» Directions: Look through the listing below and write out exactly the lines from the line with "For every named" to the line with "stallion (111, 522)", both included, and no others.
─── Source information ───
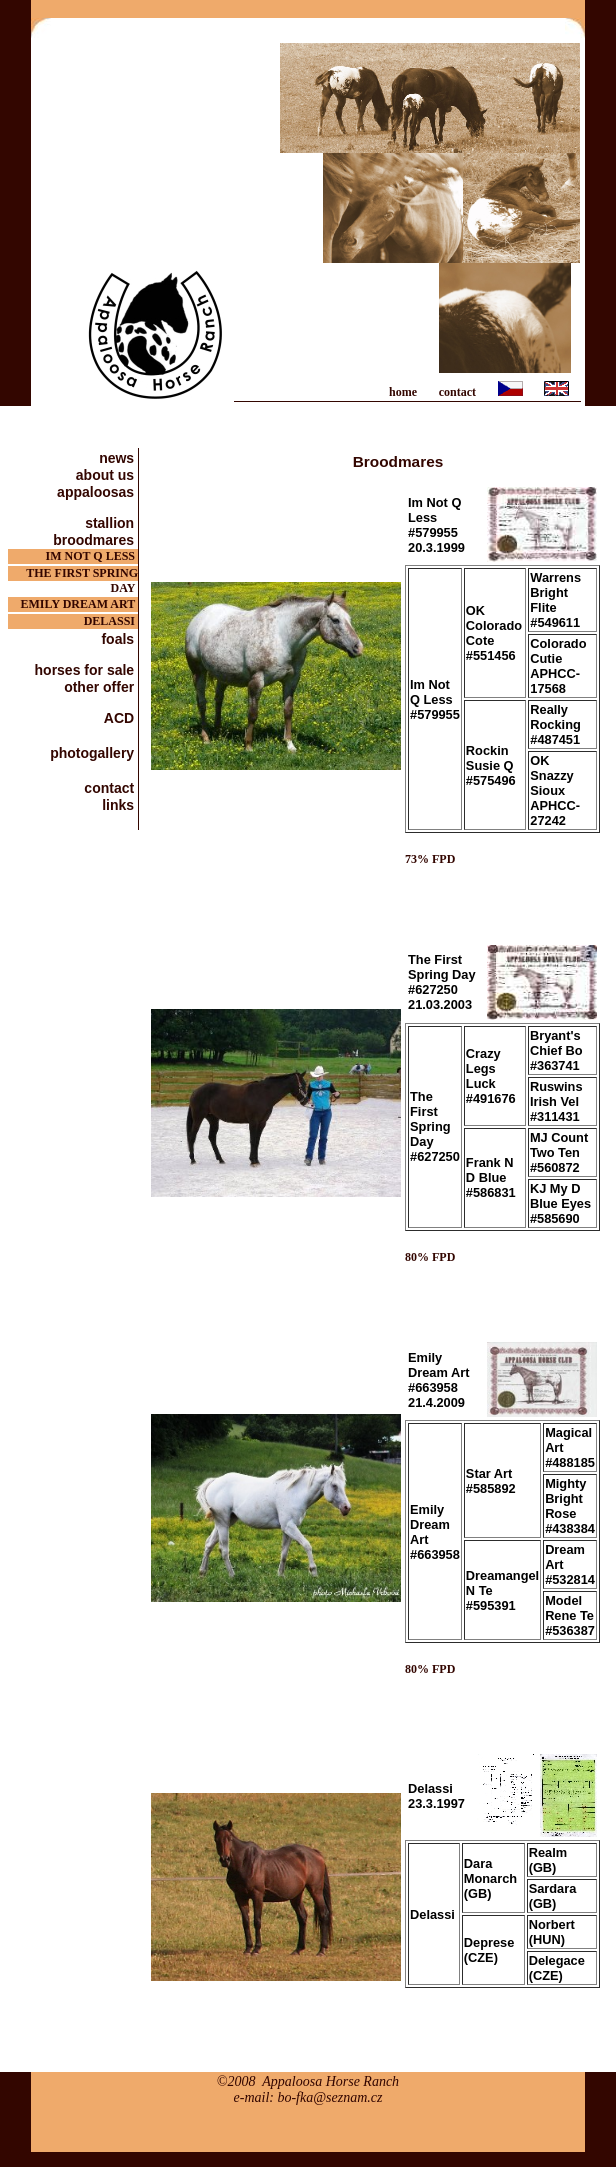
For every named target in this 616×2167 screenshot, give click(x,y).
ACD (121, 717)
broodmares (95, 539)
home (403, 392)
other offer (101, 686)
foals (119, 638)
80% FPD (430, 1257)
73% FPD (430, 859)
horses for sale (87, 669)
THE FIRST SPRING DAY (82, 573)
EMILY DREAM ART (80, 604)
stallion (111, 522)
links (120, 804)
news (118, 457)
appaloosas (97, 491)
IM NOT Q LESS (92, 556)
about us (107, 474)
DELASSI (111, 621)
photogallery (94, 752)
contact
───
─── Source information ───
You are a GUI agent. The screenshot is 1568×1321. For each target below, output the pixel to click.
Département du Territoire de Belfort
───
─── Source information ───
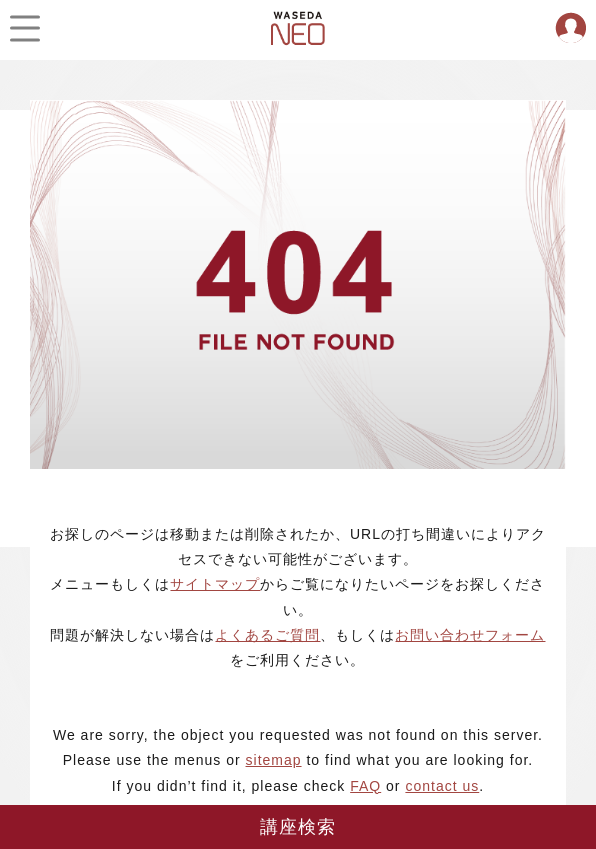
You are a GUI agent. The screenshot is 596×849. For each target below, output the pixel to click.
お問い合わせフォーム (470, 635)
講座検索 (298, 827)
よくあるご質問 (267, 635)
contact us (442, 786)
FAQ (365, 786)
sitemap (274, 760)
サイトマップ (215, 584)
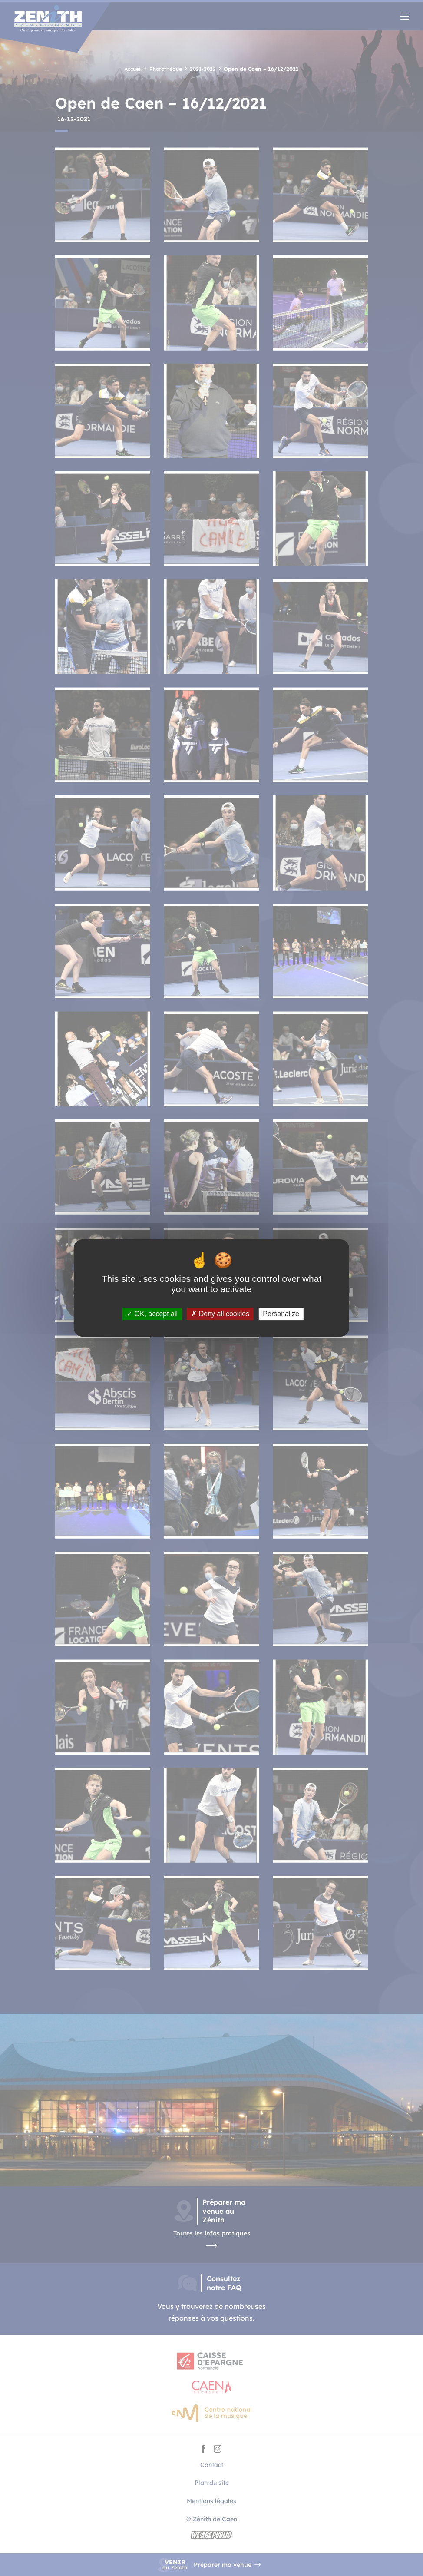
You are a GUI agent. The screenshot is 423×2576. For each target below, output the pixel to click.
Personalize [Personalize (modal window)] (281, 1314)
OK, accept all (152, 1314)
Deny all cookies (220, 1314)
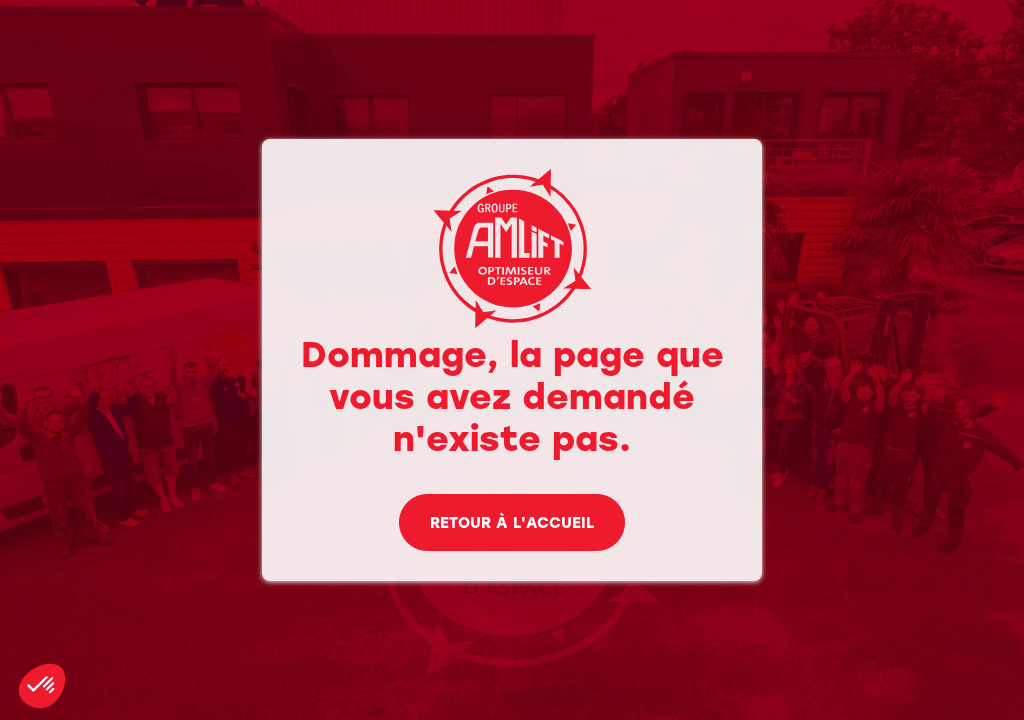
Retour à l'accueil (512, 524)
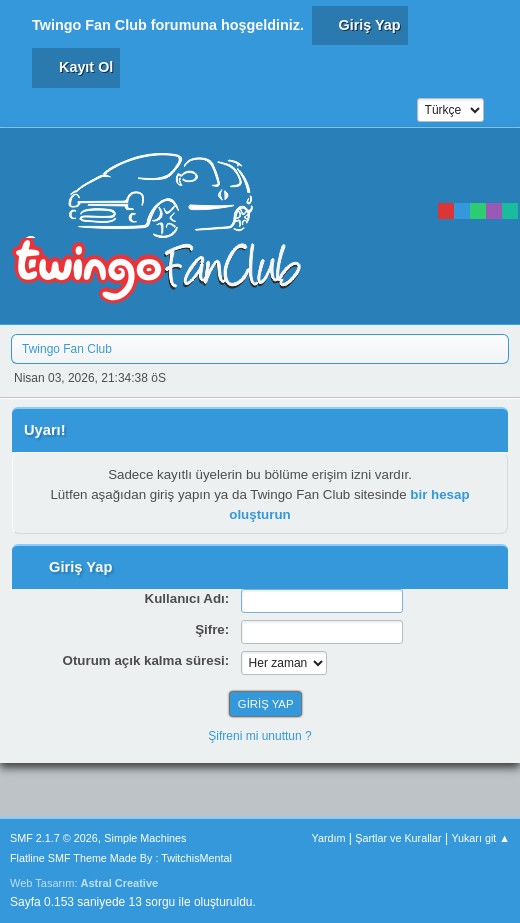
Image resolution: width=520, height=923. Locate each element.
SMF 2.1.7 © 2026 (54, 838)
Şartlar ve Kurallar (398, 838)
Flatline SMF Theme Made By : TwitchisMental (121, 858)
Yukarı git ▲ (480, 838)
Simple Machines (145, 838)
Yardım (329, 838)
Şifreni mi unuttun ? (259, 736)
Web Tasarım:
───
» Task solution:
For every named target in this 616×2167 screenshot, give click(x,y).
ACD (121, 717)
broodmares (95, 539)
home (403, 392)
other offer (101, 686)
foals (119, 638)
80% FPD (430, 1257)
73% FPD (430, 859)
horses for sale (87, 669)
THE FIRST SPRING DAY (82, 573)
EMILY DREAM ART (80, 604)
stallion (111, 522)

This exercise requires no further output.